Of particular interest to me, was a graphic suggesting the use of a range of pedagogical models across the learning spectrum. The idea that knowledge of more than one pedagogical approach is necessary when teaching and learning in music is not new, but the suggestion in the framework that particular approaches are more useful at particular stages of development was interesting. This was highlighted in comments to me made by a colleague from the host organization. He indicated that in his area of learning this was an aspect of their practice that was not considered. In his area instead, a particular approach and set of strategies was suggested with levels of complexity the area of differentiation applied. I believe that this idea of a range of developmentally appropriate pedagogical models in the framework provides the grounds for applying some level of pressure to ITE providers to have this as more of a focus in their courses and in order to accomplish such will require more effective use of time and dedication to the learning area. I also believe that it highlights the need for strong partnerships to exist between the various professional organizations and ITE providers. Giving time to perfecting skills and knowledge and expertise in the implementation of a range of pedagogical approaches and strategies will also require the relevant professional organisations to step up their level of provision to in-service professionals.

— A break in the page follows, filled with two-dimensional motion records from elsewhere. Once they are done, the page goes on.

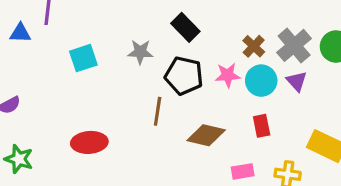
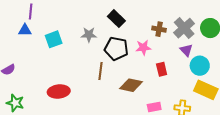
blue triangle: (20, 33) -> (25, 30), moved
brown cross: (254, 46) -> (159, 29), turned -32
cyan circle: (261, 81) -> (200, 66), moved
red rectangle: (262, 126) -> (162, 69), moved

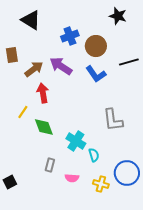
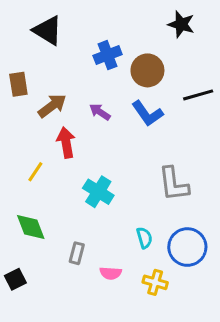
purple arrow: (61, 66) -> (100, 112), moved, size x0.6
green diamond: (44, 127) -> (31, 227), moved
cyan cross: (76, 141) -> (98, 192), moved
blue circle: (127, 173) -> (187, 247), moved

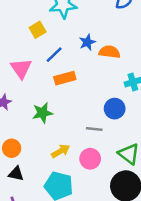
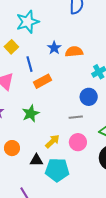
blue line: (54, 55) -> (30, 64), turned -49
black triangle: (16, 174) -> (36, 160), moved

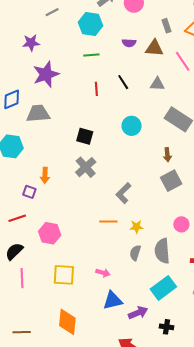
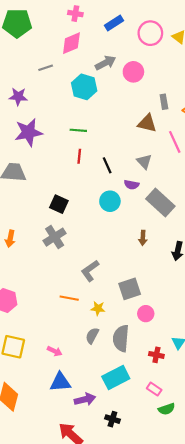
purple semicircle: (129, 43) -> (131, 185), moved
green line: (91, 55) -> (78, 130), moved
black line: (123, 82) -> (107, 165), moved
gray triangle: (157, 84) -> (144, 162), turned 35
gray square: (171, 181) -> (130, 289), moved

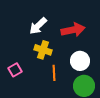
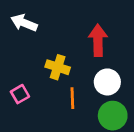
white arrow: (38, 26) -> (24, 23), moved, turned 66
red arrow: (73, 30) -> (98, 40), turned -80

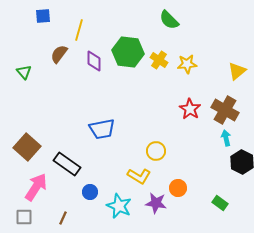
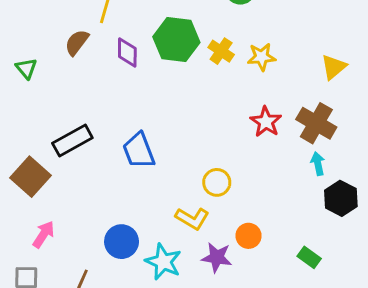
blue trapezoid: (102, 129) -> (139, 151), turned 80
black rectangle: (67, 164) -> (72, 141), moved, turned -64
pink arrow: (36, 187) -> (44, 234), size x0.7
blue circle: (90, 192) -> (122, 242), size x1.5

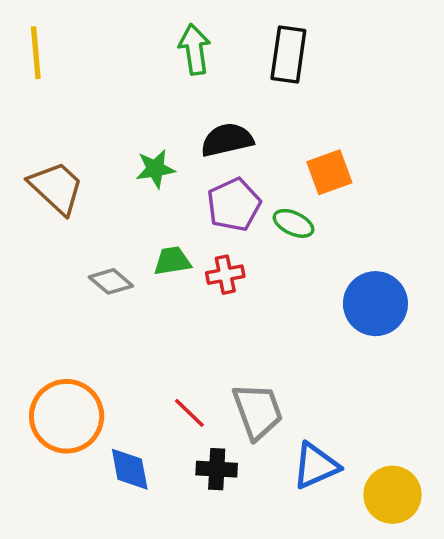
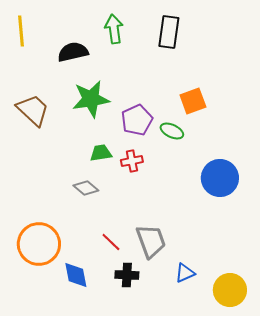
black semicircle: (227, 140) -> (73, 52), moved
green star: (155, 169) -> (91, 99), size x1.6
gray diamond: (111, 281) -> (86, 188), moved
blue triangle: (316, 466) -> (185, 273), size x0.7

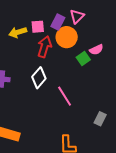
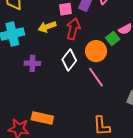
yellow arrow: (18, 32) -> (47, 27), moved
orange circle: (67, 37) -> (96, 51), moved

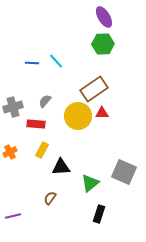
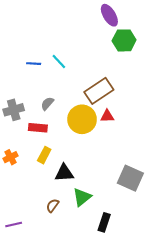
green hexagon: (103, 44) -> (124, 40), moved
green triangle: (90, 183) -> (82, 197), moved

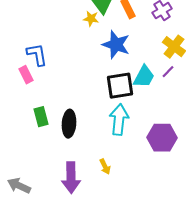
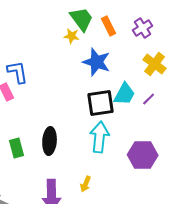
purple line: (168, 72) -> (149, 99), moved
green rectangle: (41, 117) -> (17, 148), moved
yellow arrow: (105, 167) -> (86, 184), turned 49

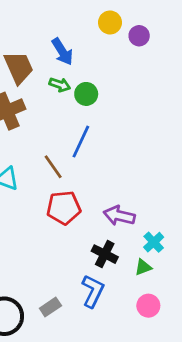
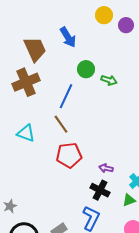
green arrow: (60, 85) -> (109, 80), moved
blue line: (81, 142) -> (66, 96), moved
purple arrow: (119, 216) -> (106, 168), moved, size x0.6

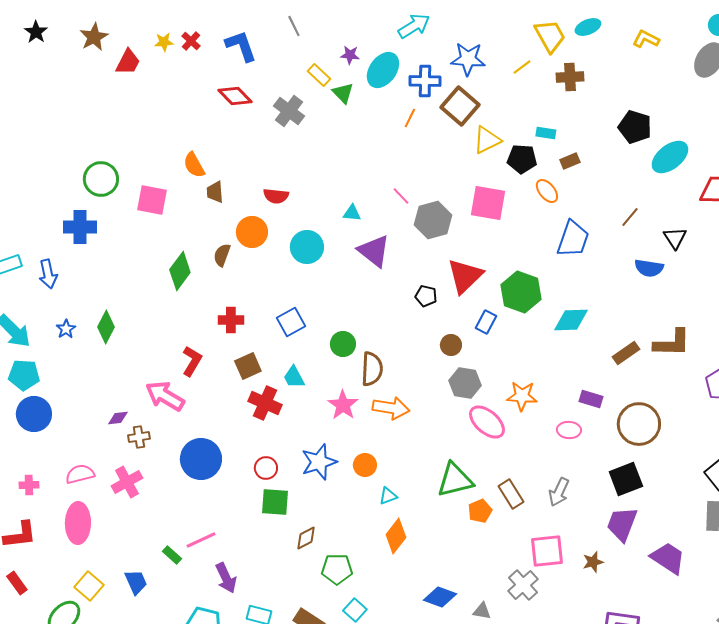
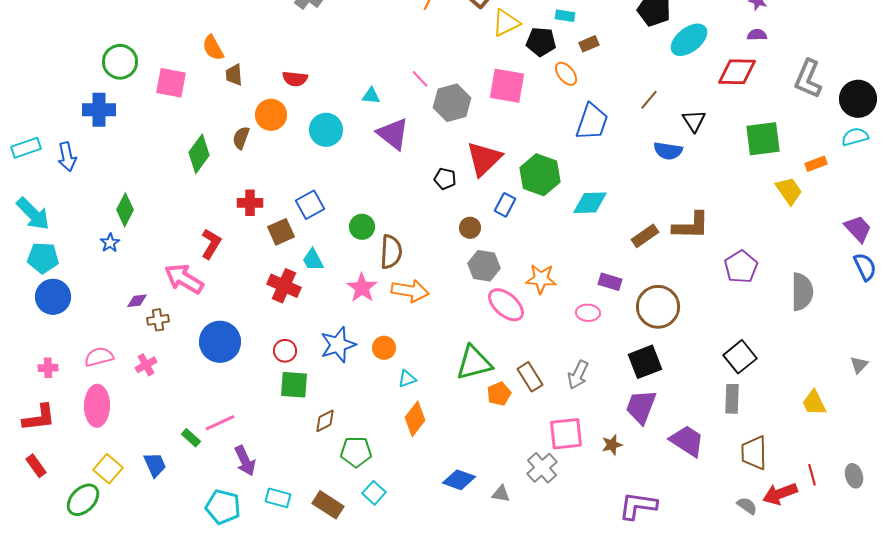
blue star: (66, 329) -> (110, 243), moved
brown square: (248, 366) -> (281, 232), moved
pink cross: (127, 482) -> (146, 365), size x0.7

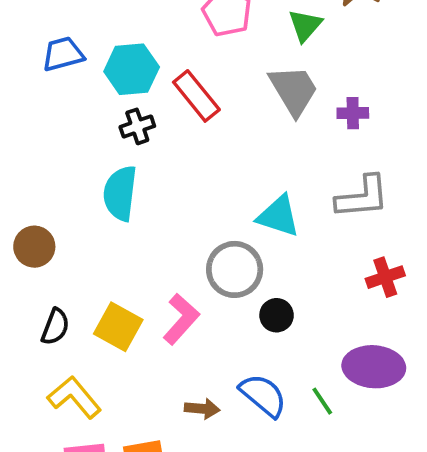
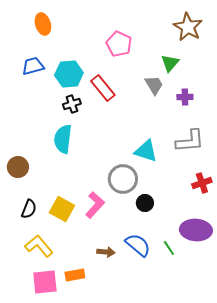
green triangle: (305, 25) -> (170, 63), moved
gray trapezoid: (294, 90) -> (154, 85), size x0.7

Brian Loane once said, “Use music itself to explain to young people what you mean. This isn’t an art lesson or an English lesson.” It was great to have a sample of recent VCE work from a young person to help highlight what this type of framework may be able to achieve for more students across the state. At the forefront of my mind was one main phrase – it rang like an ostinato in my mind – “continuous experiences”. This will be a challenge but it is and should be the baseline or foundation of what we aim for.”
Fiona Phillps


STEAM
Keep up the pressure, and make it STEAM!  Science without creativity – would mean no invention, but simply analysis and data.  To be the clever country, all scientists need creativity.



WHAT YOU CAN DO….

1. Celebrate:
Do you have a success story to tell?  Share it with us – we love to share the results of progress with the wider community.
Has your school received funding through the Musical Instruments Grant program? http://www.premier.vic.gov.au/helping-victorian-kids-to-embrace-music/  Share photos, celebrations and feedback here on the sMAG FB page, via the Music Education NING and music.eduation@edumail.vic.gov.au. We want to celebrate with you as the improvement implementations roll out!
2. Integrity in Partnerships:
Whenever a school requires a partnership with an outside music/arts provider - check the credentials. It is crucial that the outside provider has a qualification and can a) read music, b) sing in tune c) interact in a professional way with students d) are consistent so that students are not confused e) provide original works. If the provider does not pass the 'fair dinkum' test, find someone who does. There are plenty of private providers who can match the score to the performance, the rehearsal to the product at a high level - seek those providers out and reward them for their professionalism.

3. Promotion
Wouldn’t it be great to see Australian Music greats immortalized in bronze like our sports legends are around the MCG?  It can happen!! The Victorian government has released funding to do just that!  More laneways named after music legends, tourist walks, and even sculptured art installations.  http://www.premier.vic.gov.au/rockin-the-laneways-to-celebrate-vic-music-heritage/ You could write a submission encouraging your local council to seek funding that puts a sculpture of Molly Meldrum in a prominent place in St. Kilda, bronze statues of Christmas Carols singers outside the Sydney Myer Music Bowl, and Richard Gill outside the Vic Opera building! Let's write in and celebrate our music in the streets with art, sculptures, laneway names and history walks everywhere!